Sunday, May 1, 2011

Colossus VH

The poem has six stanzas and doesn’t have a rhyming scheme. It is clear that the poem is speaking about her father but only so if you have a little bit of outside knowledge of her life. If you know about her past you would be able to connect the dots quickly. She is very angry at her father because he passed away and wasn’t there for her. She holds it against him and has not forgiven him for not being there.

The title is very important because throughout the poem she discusses how significant an impact on her life her father’s death has had. She also compares herself to small things when she is speaking of herself and him. She makes him seem so much larger and more important than herself hence Colossus is an appropriate title.

In the first stanza she states that she doesn’t understand “him” also saying that the sound off his lips are those of farm animals. “Mule-Bray, pig grunted and bawdy cackles” She then proceeds to say that he is worse than those animals.

The next thing that jumps out is in the third stanza. She compares herself to an ant in mourning. That image makes you think of all kinds of thing. I imagine an ant in mourning means that because she is even lower and smaller than an ant and very insignificant. She says that’s how she feels in his presence.

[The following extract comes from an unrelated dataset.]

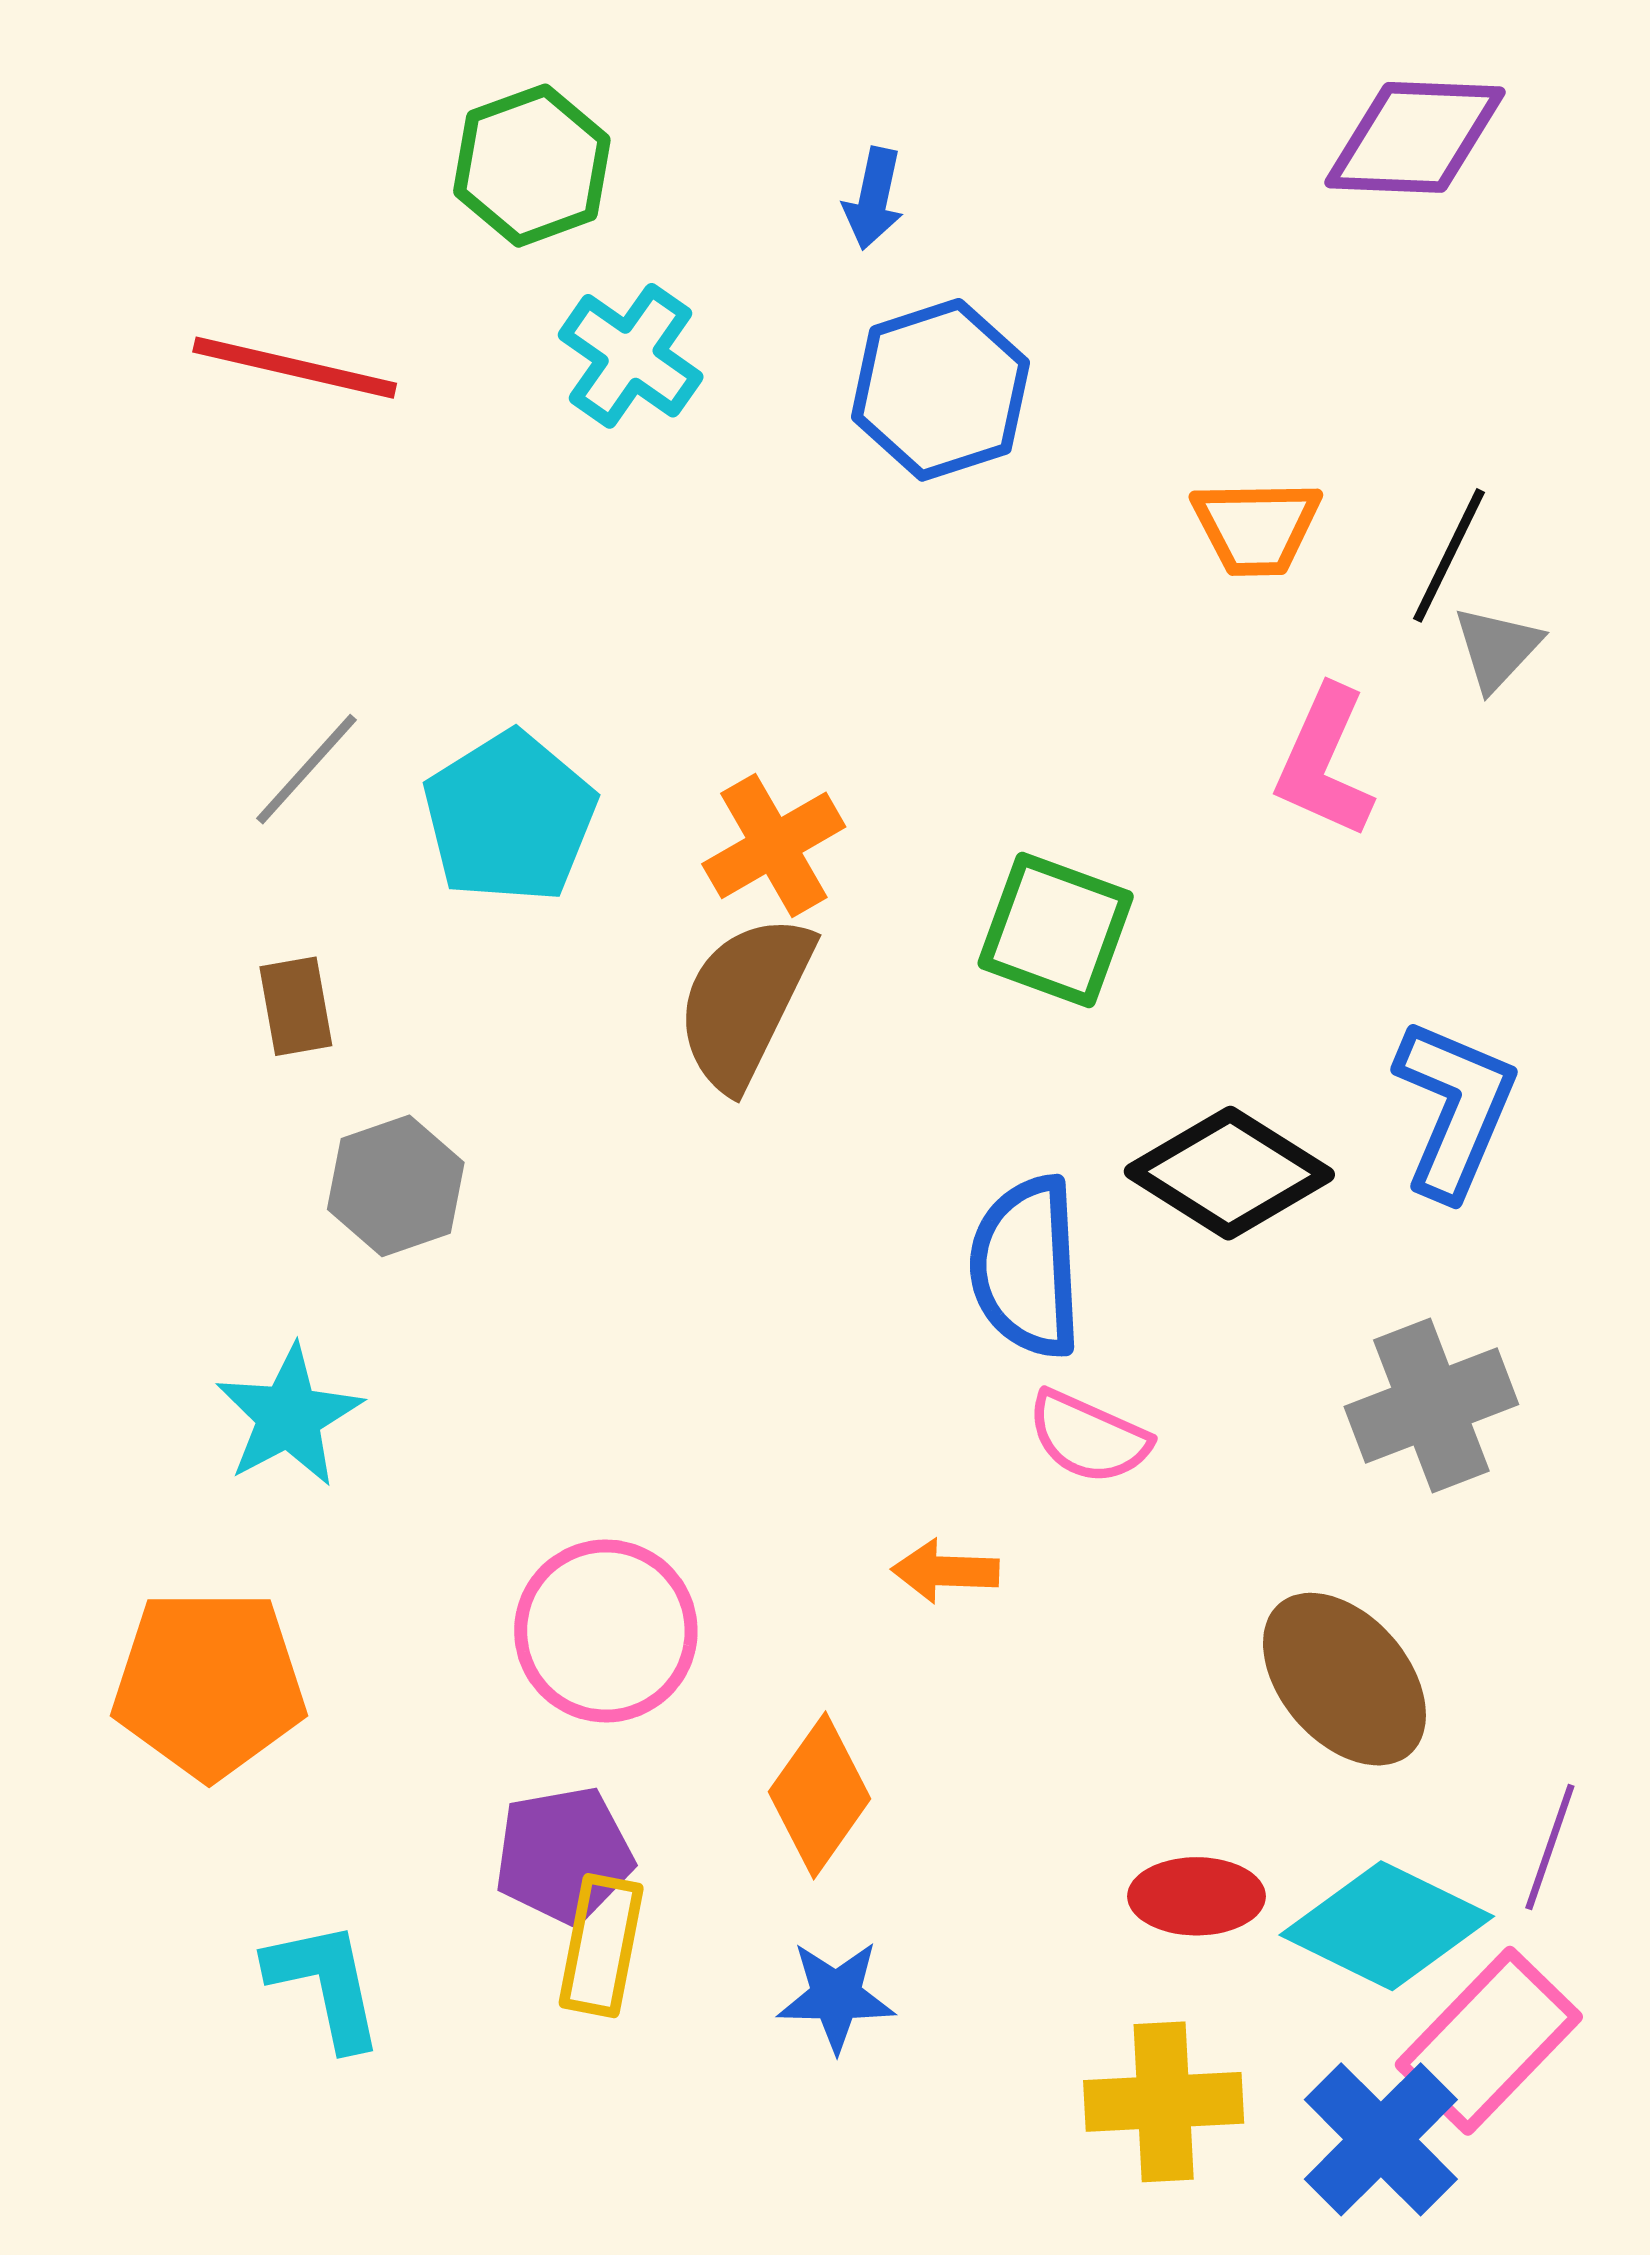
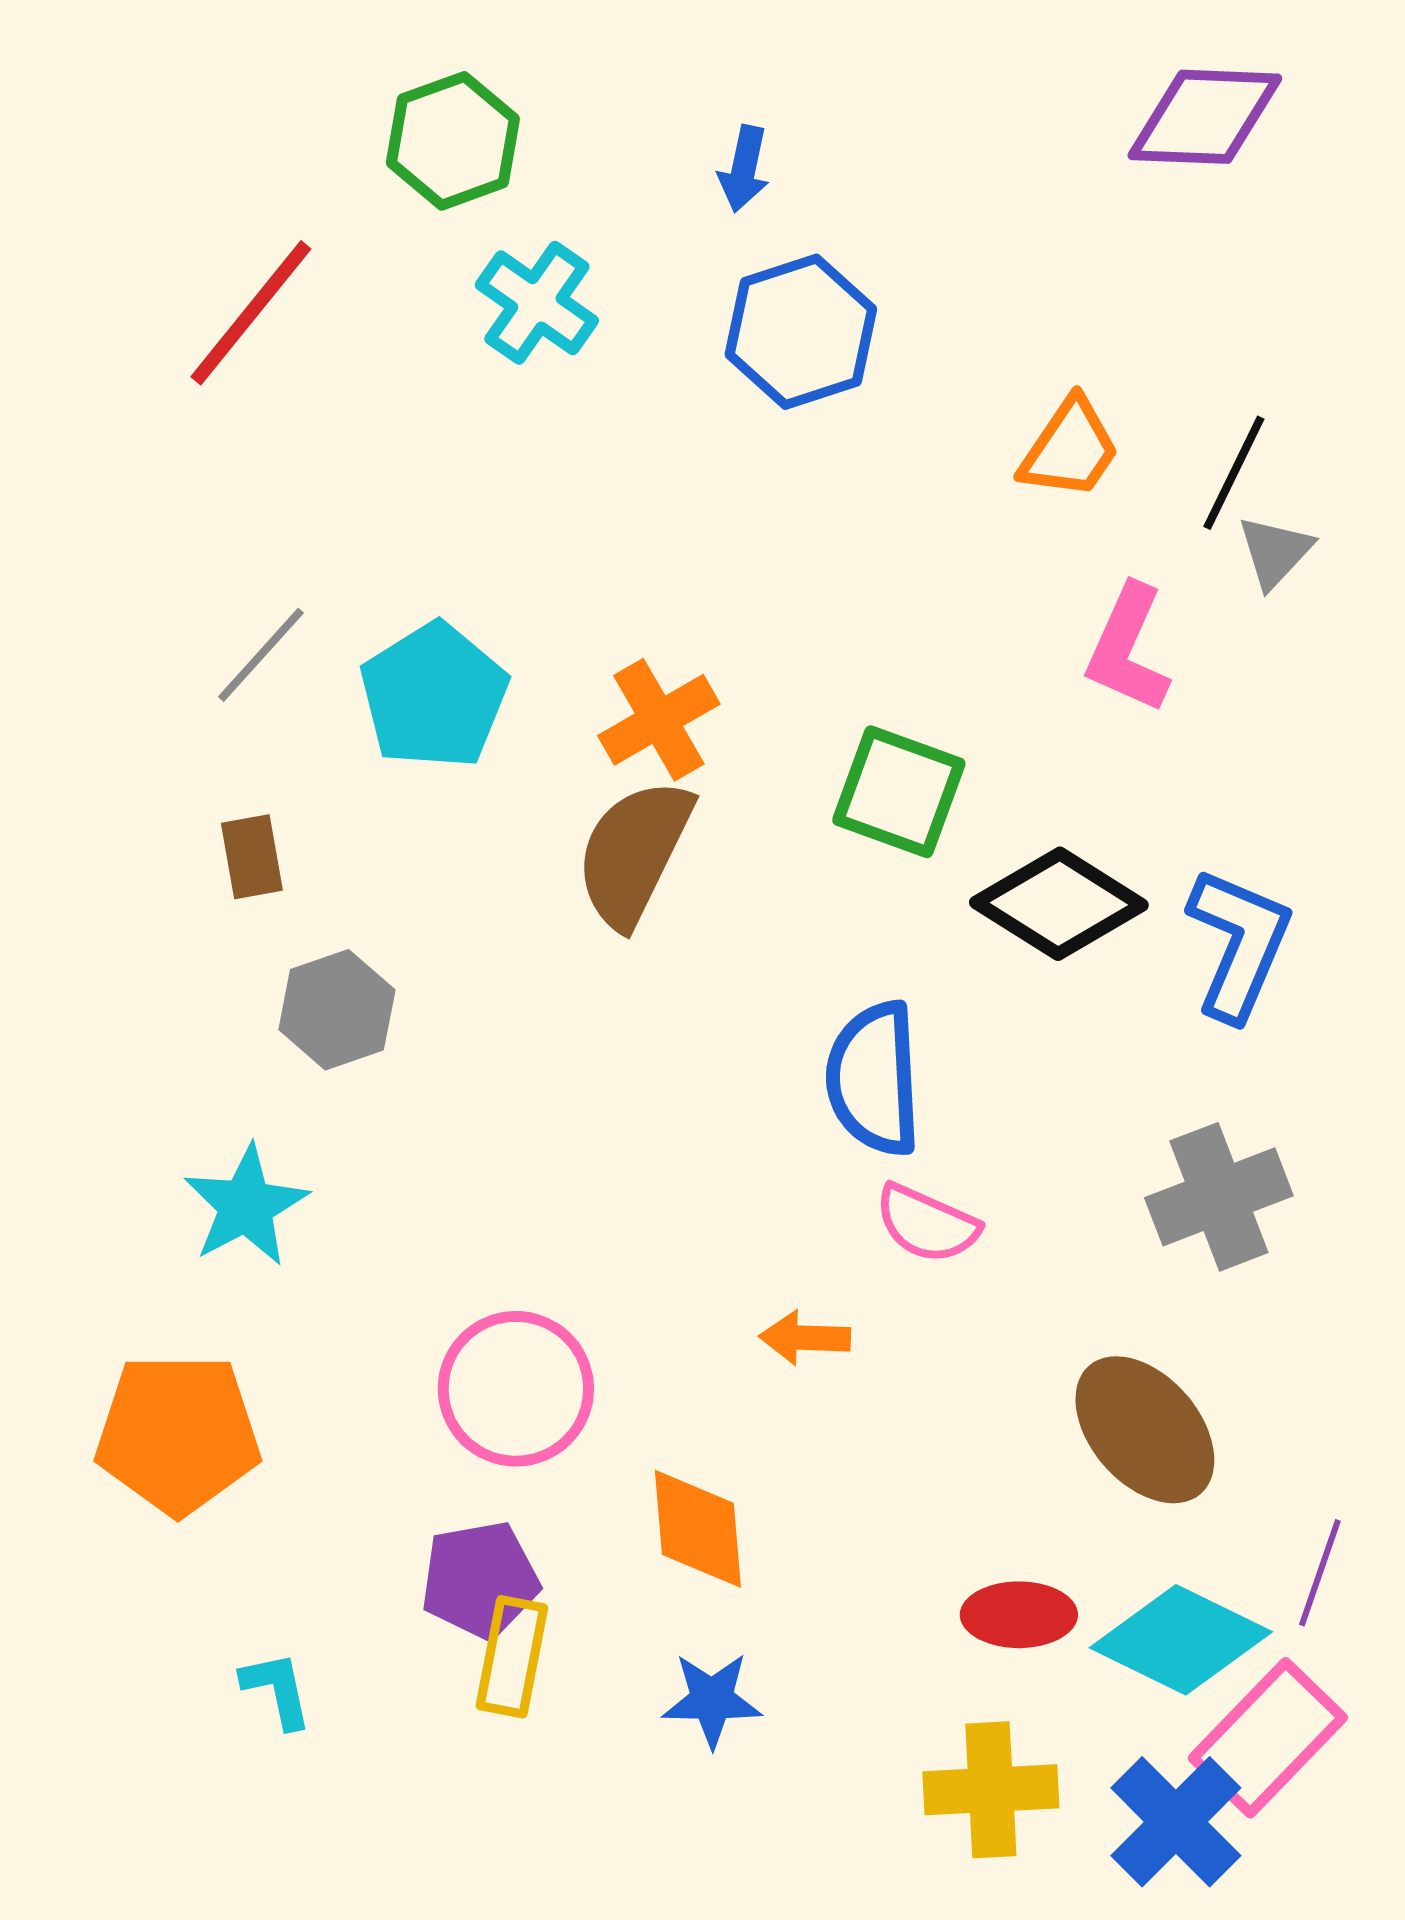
red line: (295, 368) -> (251, 313), turned -64
orange trapezoid: (1256, 527) -> (1070, 449), turned -55
black diamond: (1229, 1173) -> (1059, 904), moved
orange diamond: (820, 1795) -> (698, 1529), turned -40
cyan L-shape: (325, 1984) -> (277, 1690), size x0.7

“I open my lunch on a hill of black cypress” has a connection to death because it is commonly known as a tree used to decorate cemeteries. So that is another hint that she is talking about her father who died. In the following stanza she begins to speak on the impact of her father’s death saying that when he left is more ruining then a lightning stroke. This is a comparison that is describing the impact her father not being there had on her life.